*** Opening STORED DATA ***

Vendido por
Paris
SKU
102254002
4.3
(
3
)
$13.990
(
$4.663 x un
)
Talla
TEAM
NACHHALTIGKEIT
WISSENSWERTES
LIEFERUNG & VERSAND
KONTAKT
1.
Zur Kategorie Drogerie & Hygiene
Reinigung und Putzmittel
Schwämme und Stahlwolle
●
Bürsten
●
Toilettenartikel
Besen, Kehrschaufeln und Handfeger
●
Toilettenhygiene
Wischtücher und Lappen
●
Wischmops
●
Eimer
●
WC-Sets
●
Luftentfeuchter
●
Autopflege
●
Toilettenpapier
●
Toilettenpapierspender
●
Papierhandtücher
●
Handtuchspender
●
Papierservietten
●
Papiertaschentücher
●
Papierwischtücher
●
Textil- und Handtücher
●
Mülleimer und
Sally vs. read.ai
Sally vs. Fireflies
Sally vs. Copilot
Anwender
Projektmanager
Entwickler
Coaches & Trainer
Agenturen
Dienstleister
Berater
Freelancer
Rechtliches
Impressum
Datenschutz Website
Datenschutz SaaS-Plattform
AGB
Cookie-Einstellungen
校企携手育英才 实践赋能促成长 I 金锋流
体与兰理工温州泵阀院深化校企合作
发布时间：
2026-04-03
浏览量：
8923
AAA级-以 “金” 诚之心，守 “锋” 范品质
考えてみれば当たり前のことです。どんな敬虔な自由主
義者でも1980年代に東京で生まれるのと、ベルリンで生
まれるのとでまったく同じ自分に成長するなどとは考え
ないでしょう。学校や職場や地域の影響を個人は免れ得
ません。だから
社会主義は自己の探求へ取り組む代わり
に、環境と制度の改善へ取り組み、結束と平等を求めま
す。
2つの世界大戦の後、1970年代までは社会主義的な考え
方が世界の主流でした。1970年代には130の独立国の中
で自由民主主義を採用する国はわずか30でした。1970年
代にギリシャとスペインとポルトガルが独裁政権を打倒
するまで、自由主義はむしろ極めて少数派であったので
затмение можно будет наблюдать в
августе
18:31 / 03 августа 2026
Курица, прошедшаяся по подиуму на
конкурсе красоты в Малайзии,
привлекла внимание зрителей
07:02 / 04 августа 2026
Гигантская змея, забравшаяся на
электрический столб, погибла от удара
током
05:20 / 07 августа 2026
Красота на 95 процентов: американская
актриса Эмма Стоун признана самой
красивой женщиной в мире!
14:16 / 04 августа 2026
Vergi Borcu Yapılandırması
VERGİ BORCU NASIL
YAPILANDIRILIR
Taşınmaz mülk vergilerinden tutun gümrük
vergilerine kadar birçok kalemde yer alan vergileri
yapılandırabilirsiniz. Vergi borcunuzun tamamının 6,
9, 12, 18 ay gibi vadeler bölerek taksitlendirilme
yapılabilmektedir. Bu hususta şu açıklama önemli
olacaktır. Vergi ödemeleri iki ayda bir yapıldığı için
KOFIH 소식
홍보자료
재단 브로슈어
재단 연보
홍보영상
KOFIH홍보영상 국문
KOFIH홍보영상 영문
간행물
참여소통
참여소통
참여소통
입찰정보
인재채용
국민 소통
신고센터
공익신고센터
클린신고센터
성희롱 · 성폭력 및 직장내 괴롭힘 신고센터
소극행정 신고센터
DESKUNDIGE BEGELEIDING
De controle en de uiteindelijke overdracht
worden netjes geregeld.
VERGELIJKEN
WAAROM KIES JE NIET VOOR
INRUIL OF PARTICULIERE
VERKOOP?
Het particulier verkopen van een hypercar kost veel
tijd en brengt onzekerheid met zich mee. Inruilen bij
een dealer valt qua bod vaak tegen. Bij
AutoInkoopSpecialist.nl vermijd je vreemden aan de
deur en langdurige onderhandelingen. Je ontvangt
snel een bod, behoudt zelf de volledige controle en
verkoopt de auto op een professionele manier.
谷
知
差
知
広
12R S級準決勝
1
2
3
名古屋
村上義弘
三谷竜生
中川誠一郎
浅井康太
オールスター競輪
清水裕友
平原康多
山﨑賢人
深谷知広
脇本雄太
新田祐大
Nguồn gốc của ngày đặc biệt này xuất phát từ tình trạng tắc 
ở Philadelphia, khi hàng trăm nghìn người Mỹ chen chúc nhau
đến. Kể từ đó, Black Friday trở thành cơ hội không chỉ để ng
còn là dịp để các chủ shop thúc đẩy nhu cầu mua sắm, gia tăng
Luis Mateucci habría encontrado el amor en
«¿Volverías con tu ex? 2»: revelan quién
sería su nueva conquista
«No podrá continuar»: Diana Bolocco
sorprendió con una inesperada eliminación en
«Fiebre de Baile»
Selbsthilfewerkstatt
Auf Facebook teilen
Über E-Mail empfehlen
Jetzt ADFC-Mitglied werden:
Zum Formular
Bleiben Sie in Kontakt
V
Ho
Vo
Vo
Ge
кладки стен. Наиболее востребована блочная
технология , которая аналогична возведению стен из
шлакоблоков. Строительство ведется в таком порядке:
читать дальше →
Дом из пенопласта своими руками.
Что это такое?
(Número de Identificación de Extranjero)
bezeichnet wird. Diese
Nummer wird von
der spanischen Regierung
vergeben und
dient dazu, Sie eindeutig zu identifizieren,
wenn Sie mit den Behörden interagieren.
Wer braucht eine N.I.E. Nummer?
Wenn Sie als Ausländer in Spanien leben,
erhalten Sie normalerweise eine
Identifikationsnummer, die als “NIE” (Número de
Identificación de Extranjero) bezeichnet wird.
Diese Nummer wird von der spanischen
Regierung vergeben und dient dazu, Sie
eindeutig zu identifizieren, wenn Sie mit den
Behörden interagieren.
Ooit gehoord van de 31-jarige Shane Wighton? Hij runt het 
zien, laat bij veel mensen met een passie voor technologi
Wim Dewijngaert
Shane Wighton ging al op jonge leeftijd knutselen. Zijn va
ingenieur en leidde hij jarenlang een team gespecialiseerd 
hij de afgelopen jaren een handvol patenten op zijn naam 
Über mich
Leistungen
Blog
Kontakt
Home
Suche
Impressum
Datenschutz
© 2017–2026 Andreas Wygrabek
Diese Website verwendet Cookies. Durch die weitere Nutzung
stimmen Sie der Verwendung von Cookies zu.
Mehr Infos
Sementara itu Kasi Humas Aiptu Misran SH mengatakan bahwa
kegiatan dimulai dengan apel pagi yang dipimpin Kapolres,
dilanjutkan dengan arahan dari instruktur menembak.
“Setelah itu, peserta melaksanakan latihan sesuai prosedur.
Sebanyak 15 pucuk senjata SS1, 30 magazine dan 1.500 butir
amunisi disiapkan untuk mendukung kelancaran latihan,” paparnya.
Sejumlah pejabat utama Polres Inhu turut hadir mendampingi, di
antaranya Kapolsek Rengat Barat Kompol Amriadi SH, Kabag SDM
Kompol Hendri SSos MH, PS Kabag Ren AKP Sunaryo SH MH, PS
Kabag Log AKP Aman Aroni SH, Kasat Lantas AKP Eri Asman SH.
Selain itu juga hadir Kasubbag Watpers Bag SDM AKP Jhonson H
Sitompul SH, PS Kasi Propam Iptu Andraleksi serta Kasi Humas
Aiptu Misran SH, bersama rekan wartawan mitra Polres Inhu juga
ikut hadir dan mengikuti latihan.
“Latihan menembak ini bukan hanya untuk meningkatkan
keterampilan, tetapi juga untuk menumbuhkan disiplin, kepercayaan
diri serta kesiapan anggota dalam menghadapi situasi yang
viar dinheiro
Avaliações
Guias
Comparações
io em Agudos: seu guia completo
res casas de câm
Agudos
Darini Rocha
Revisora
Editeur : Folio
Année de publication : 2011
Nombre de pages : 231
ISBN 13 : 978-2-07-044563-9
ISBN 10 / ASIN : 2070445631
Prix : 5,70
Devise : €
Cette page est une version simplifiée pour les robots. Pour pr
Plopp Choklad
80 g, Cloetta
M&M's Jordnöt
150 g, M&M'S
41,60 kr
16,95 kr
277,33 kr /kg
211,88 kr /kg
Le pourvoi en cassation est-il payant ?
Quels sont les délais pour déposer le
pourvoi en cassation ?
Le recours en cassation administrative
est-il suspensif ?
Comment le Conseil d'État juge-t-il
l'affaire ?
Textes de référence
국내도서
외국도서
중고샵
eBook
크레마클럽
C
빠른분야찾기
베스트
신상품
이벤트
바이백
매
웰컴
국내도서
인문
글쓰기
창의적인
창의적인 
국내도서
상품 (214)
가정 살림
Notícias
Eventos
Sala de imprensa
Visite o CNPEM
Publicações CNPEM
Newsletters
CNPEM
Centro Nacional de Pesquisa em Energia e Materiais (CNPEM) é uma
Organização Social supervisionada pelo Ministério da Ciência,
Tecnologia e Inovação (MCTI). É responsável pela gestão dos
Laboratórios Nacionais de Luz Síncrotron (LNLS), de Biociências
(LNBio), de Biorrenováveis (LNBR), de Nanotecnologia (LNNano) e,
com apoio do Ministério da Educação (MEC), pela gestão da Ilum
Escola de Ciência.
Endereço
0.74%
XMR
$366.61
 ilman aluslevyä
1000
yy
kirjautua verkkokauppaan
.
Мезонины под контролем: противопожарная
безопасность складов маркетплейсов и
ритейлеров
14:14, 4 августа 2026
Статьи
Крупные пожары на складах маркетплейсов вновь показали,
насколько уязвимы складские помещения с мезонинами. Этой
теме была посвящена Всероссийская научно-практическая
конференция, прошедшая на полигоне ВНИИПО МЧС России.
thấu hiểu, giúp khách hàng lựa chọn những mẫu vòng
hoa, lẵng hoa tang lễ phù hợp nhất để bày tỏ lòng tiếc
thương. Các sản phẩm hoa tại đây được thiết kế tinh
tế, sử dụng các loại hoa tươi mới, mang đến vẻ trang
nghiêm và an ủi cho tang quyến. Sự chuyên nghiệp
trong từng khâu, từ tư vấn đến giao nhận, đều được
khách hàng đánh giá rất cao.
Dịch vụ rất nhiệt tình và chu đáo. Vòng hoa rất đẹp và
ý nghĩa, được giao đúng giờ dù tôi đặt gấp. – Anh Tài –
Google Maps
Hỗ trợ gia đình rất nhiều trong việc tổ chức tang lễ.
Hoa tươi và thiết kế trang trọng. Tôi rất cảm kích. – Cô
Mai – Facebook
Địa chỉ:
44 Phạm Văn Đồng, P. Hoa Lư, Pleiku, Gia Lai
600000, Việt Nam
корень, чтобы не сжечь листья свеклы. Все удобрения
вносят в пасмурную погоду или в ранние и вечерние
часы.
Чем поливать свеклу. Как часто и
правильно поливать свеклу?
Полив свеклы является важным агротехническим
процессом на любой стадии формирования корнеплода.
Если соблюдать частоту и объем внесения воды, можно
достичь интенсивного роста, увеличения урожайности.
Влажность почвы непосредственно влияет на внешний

*** Closing STORED DATA ***

● ASSIGNMENT: Going through the records above, state how many lines carry "tươi", with no other text.

● PROBLEM SOLUTION: 2